EXERCISE DIRECTIONS
Your output should be the lines from the one containing "options with you, and" through the last line below, both ends included, exactly as written and free of pictures.

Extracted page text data
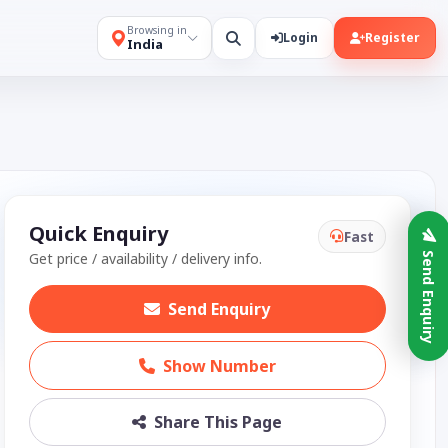
Browsing in
Login
Register
India
Quick Enquiry
Fast
Get price / availability / delivery info.
Send Enquiry
Send Enquiry
Show Number
Share This Page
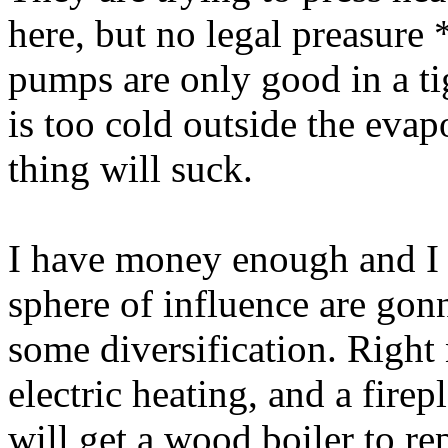
here, but no legal preasure 
pumps are only good in a tig
is too cold outside the evap
thing will suck.
I have money enough and I 
sphere of influence are gonn
some diversification. Right
electric heating, and a firep
will get a wood boiler to re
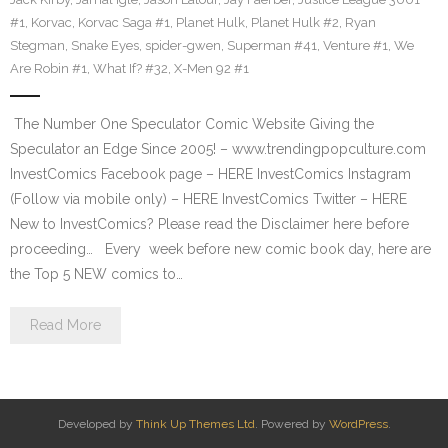
#1
,
Korvac
,
Korvac Saga #1
,
Planet Hulk
,
Planet Hulk #2
,
Ryan
Stegman
,
Snake Eyes
,
spider-gwen
,
Superman #41
,
Venture #1
,
We
Are Robin #1
,
What If? #32
,
X-Men 92 #1
The Number One Speculator Comic Website Giving the
Speculator an Edge Since 2005! – www.trendingpopculture.com
InvestComics Facebook page – HERE InvestComics Instagram
(Follow via mobile only) – HERE InvestComics Twitter – HERE
New to InvestComics? Please read the Disclaimer here before
proceeding… Every week before new comic book day, here are
the Top 5 NEW comics to…
Read More
Developed by
Think Up Themes Ltd
. Powered by
WordPress
.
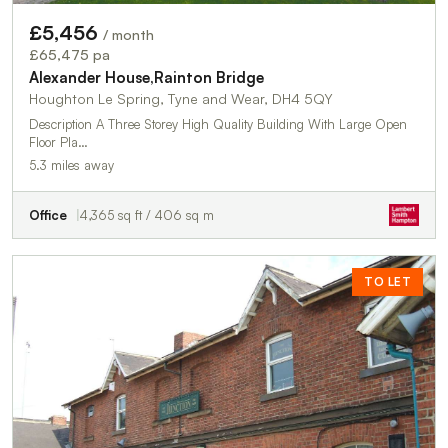
£5,456
/ month
£65,475 pa
Alexander House,Rainton Bridge
Houghton Le Spring, Tyne and Wear, DH4 5QY
Description A Three Storey High Quality Building With Large Open
Floor Pla…
5.3 miles away
Office
4,365 sq ft / 406 sq m
TO LET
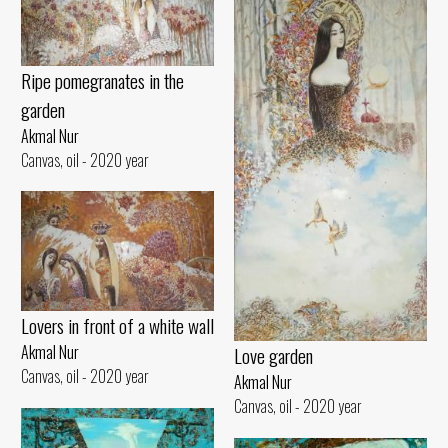
Ripe pomegranates in the
garden
Akmal Nur
Canvas, oil - 2020 year
Lovers in front of a white wall
Akmal Nur
Love garden
Canvas, oil - 2020 year
Akmal Nur
Canvas, oil - 2020 year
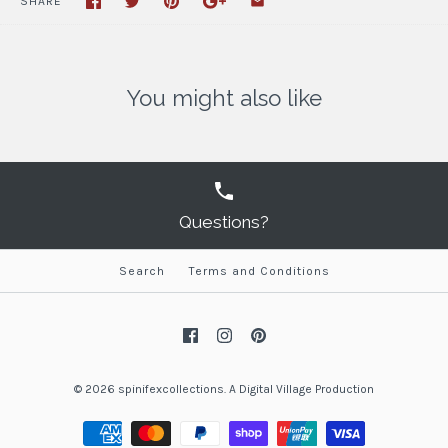
SHARE
You might also like
Questions?
Search
Terms and Conditions
© 2026
spinifexcollections
.
A
Digital Village Production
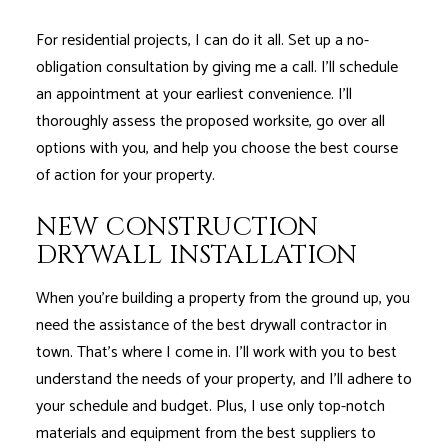
For residential projects, I can do it all. Set up a no-
obligation consultation by giving me a call. I’ll schedule
an appointment at your earliest convenience. I’ll
thoroughly assess the proposed worksite, go over all
options with you, and help you choose the best course
of action for your property.
NEW CONSTRUCTION
DRYWALL INSTALLATION
When you’re building a property from the ground up, you
need the assistance of the best drywall contractor in
town. That’s where I come in. I’ll work with you to best
understand the needs of your property, and I’ll adhere to
your schedule and budget. Plus, I use only top-notch
materials and equipment from the best suppliers to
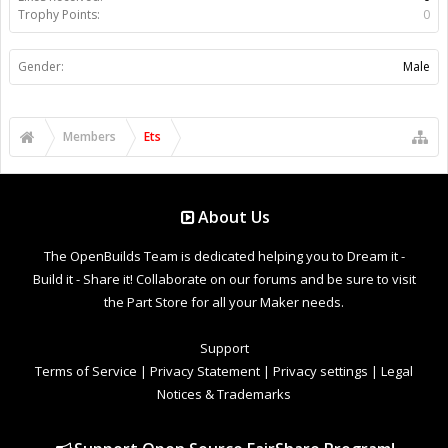
Trophy Points:
0
Gender:
Male
Members
Ets
About Us
The OpenBuilds Team is dedicated helping you to Dream it -
Build it - Share it! Collaborate on our forums and be sure to visit
the Part Store for all your Maker needs.
Support
Terms of Service
|
Privacy Statement
|
Privacy settings
|
Legal
Notices & Trademarks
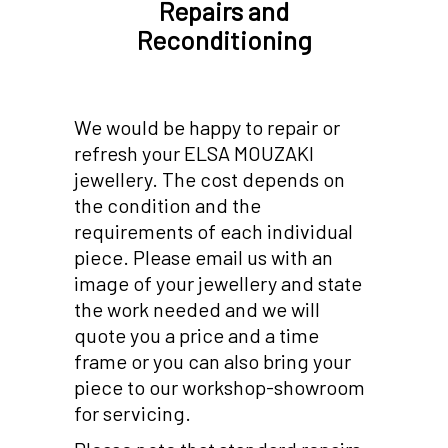
Repairs and
Reconditioning
We would be happy to repair or
refresh your ELSA MOUZAKI
jewellery. The cost depends on
the condition and the
requirements of each individual
piece. Please email us with an
image of your jewellery and state
the work needed and we will
quote you a price and a time
frame or you can also bring your
piece to our workshop-showroom
for servicing.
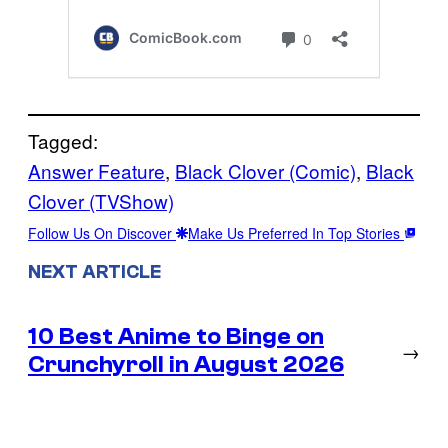
Tagged:
Answer Feature
, 
Black Clover (Comic)
, 
Black
Clover (TVShow)
Follow Us On Discover
Make Us Preferred In Top Stories
NEXT ARTICLE
10 Best Anime to Binge on
→
Crunchyroll in August 2026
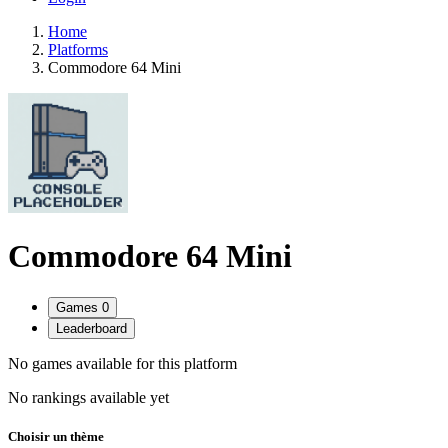
Home
Platforms
Commodore 64 Mini
Commodore 64 Mini
Games
0
Leaderboard
No games available for this platform
No rankings available yet
Choisir un thème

RESULT FOR THIS TASK
options with you, and help you choose the best course
of action for your property.
NEW CONSTRUCTION
DRYWALL INSTALLATION
When you’re building a property from the ground up, you
need the assistance of the best drywall contractor in
town. That’s where I come in. I’ll work with you to best
understand the needs of your property, and I’ll adhere to
your schedule and budget. Plus, I use only top-notch
materials and equipment from the best suppliers to
Trophy Points:
0
Gender:
Male
Members
Ets
About Us
The OpenBuilds Team is dedicated helping you to Dream it -
Build it - Share it! Collaborate on our forums and be sure to visit
the Part Store for all your Maker needs.
Support
Terms of Service
|
Privacy Statement
|
Privacy settings
|
Legal
Notices & Trademarks
Repairs and
Reconditioning
We would be happy to repair or
refresh your ELSA MOUZAKI
jewellery. The cost depends on
the condition and the
requirements of each individual
piece. Please email us with an
image of your jewellery and state
the work needed and we will
quote you a price and a time
frame or you can also bring your
piece to our workshop-showroom
for servicing.
Tagged:
Answer Feature
, 
Black Clover (Comic)
, 
Black
Clover (TVShow)
Follow Us On Discover
Make Us Preferred In Top Stories
NEXT ARTICLE
10 Best Anime to Binge on
→
Crunchyroll in August 2026
Home
Platforms
Commodore 64 Mini
Commodore 64 Mini
Games
0
Leaderboard
No games available for this platform
No rankings available yet
Choisir un thème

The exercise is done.